_Records excerpted from a collection_.
---
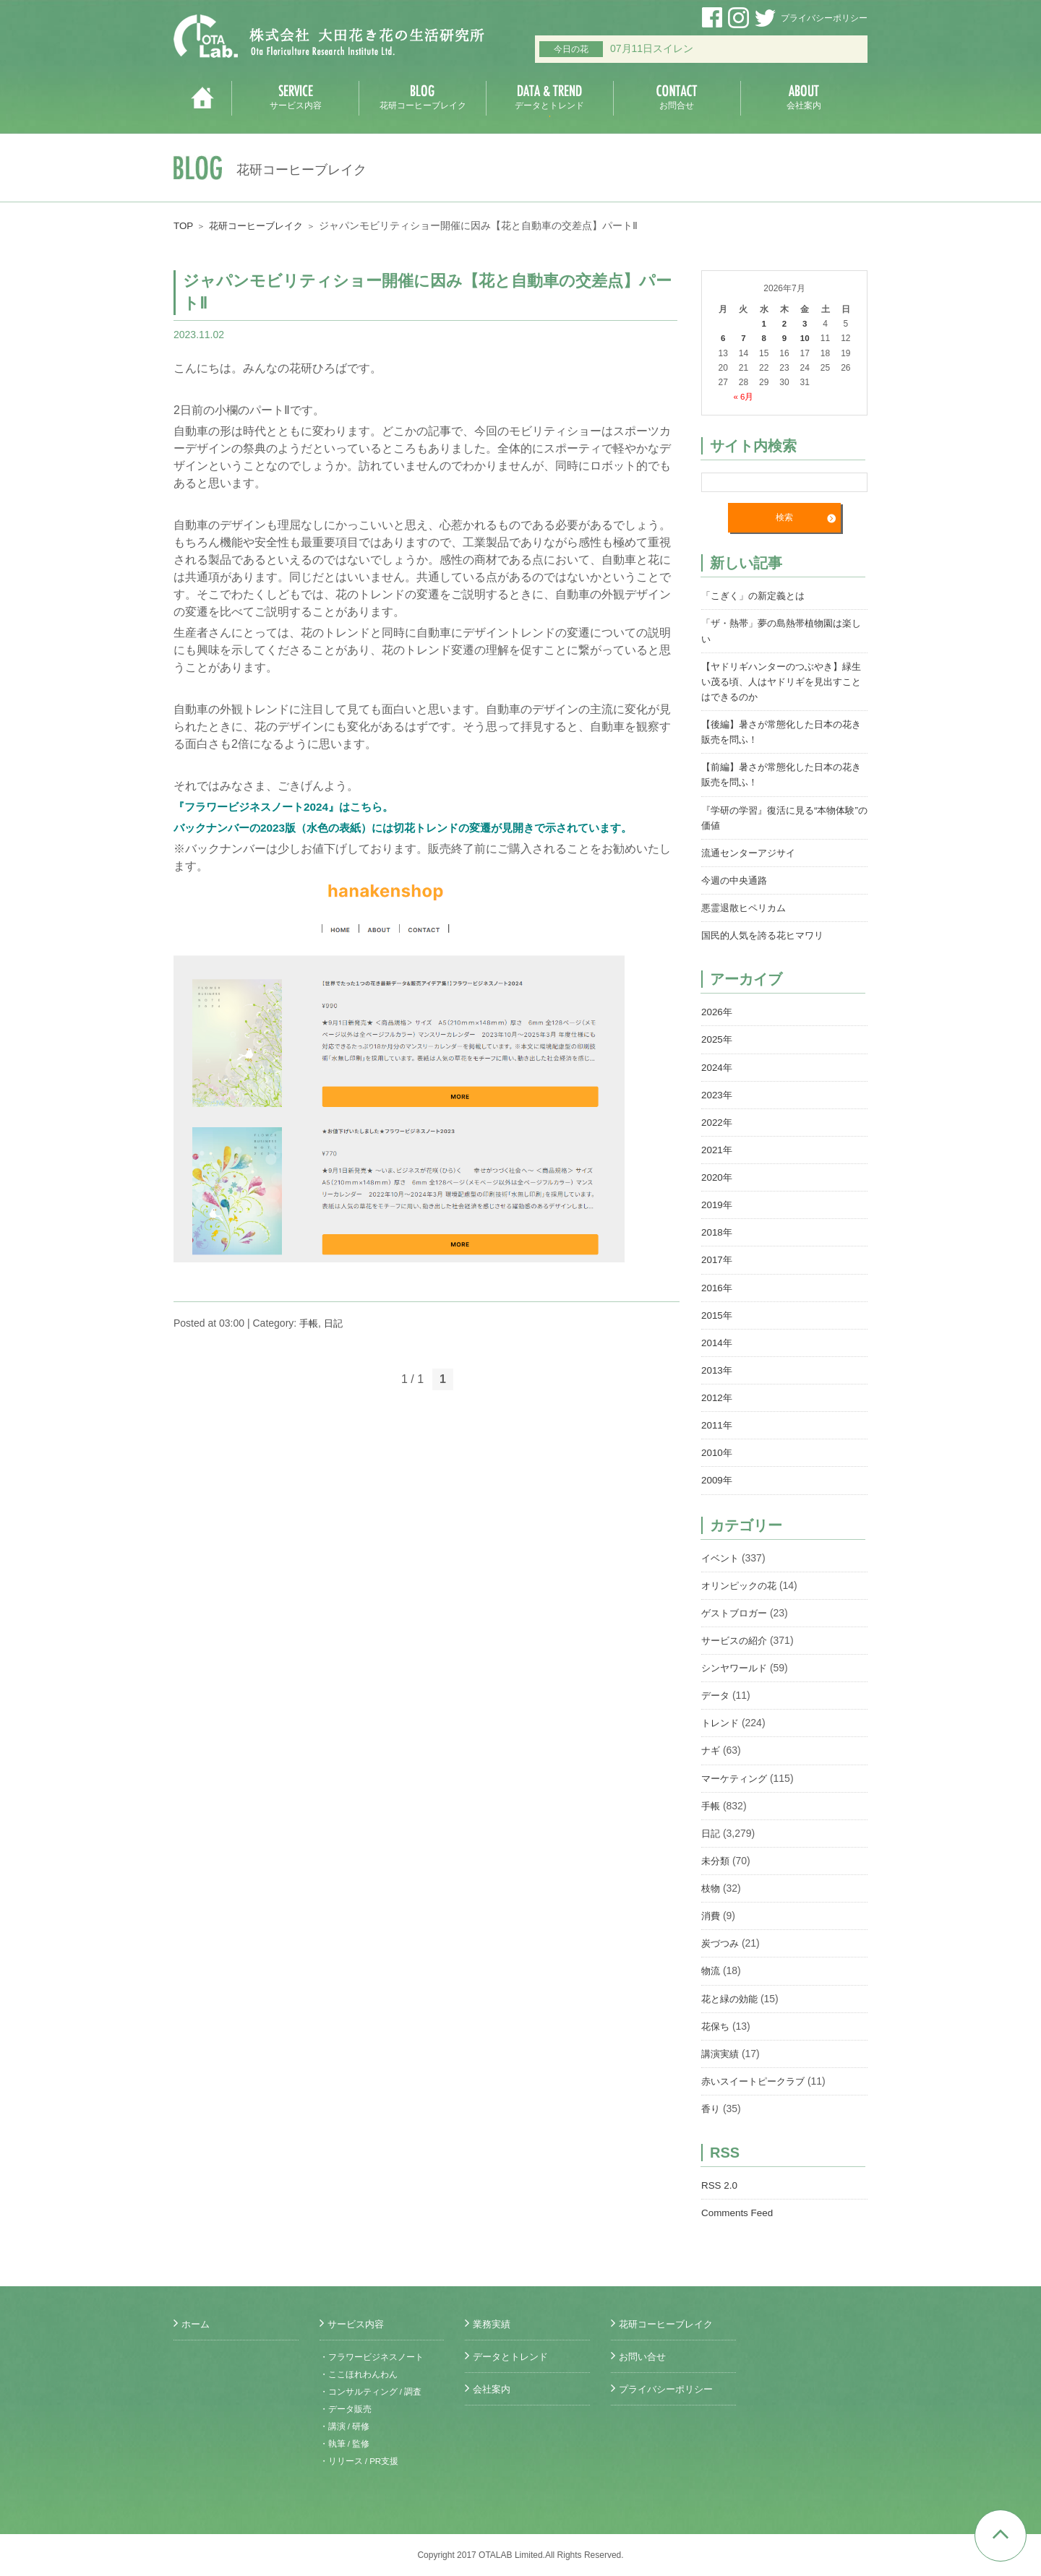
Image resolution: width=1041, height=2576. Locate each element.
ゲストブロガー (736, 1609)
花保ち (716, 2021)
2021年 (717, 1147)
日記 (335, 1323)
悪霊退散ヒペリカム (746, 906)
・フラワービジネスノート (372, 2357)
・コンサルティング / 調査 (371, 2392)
---
_What to do_. For each record above, write out its text exactly and skip any picture.

_Result for this exercise_.
Image resolution: width=1041, height=2576. Locate each element.
ゲストブロガー (736, 1609)
花保ち (716, 2021)
2021年 (717, 1147)
日記 (335, 1323)
悪霊退散ヒペリカム (746, 906)
・フラワービジネスノート (372, 2357)
・コンサルティング / 調査 (371, 2392)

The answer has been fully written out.